Inti and his sister, Mama Quilla (also spelled Mama Killa), the Moon goddess were generally considered benevolent deities. She then conceived and bore him two children. Their court is served by the Rainbow, the Pleiades, Venus, and others. Manco Cápac, the founding Inca ancestor, was thought to have been the son of Inti. According to myth, Inti taught Manco Cápac and his daughter Mama Ocllo the arts of civilization. However, another legend identifies Manco Cápac as the son of Viracocha. In a different myth, Inti is the son of the Earth goddess Pachamama and the sky god. Inti also becomes the second husband of Pachamama. Inti ordered his children to build the Inca capital where a divine golden bar or wedge they carried with them penetrated the earth. Incas believed that this happened in the city of Cusco. The Inca ruler was considered to be the living representative of Inti. Pachacuti is often linked to the origin and expansion of the Inca Sun Cult.

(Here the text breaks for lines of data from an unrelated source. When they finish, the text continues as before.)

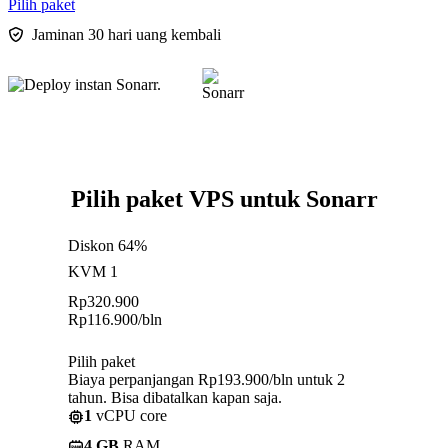
Pilih paket
Jaminan 30 hari uang kembali
Pilih paket VPS untuk Sonarr
Diskon 64%
KVM 1
Rp
320.900
Rp
116.900
/bln
Pilih paket
Biaya perpanjangan Rp193.900/bln untuk 2
tahun. Bisa dibatalkan kapan saja.
1
vCPU core
4 GB
RAM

The Willaq Umu was the high priest of the Sun (Inti). His position placed him as the second most powerful person in the kingdom. He was directly underneath the Sapa Inca, and they were often brothers. The emperor and his family were believed to be descended from Inti.

Spanish conquistadors captured a great golden disk representing Inti in 1571 and sent it to the pope via Spain. It has since been lost and may have been converted to bullion.

There is another interpretation of the creation event that leads to a conflict between Viracocha and Inti in which there is an argument over what the creation of the Sun means and whether it should be worshipped as a separate entity.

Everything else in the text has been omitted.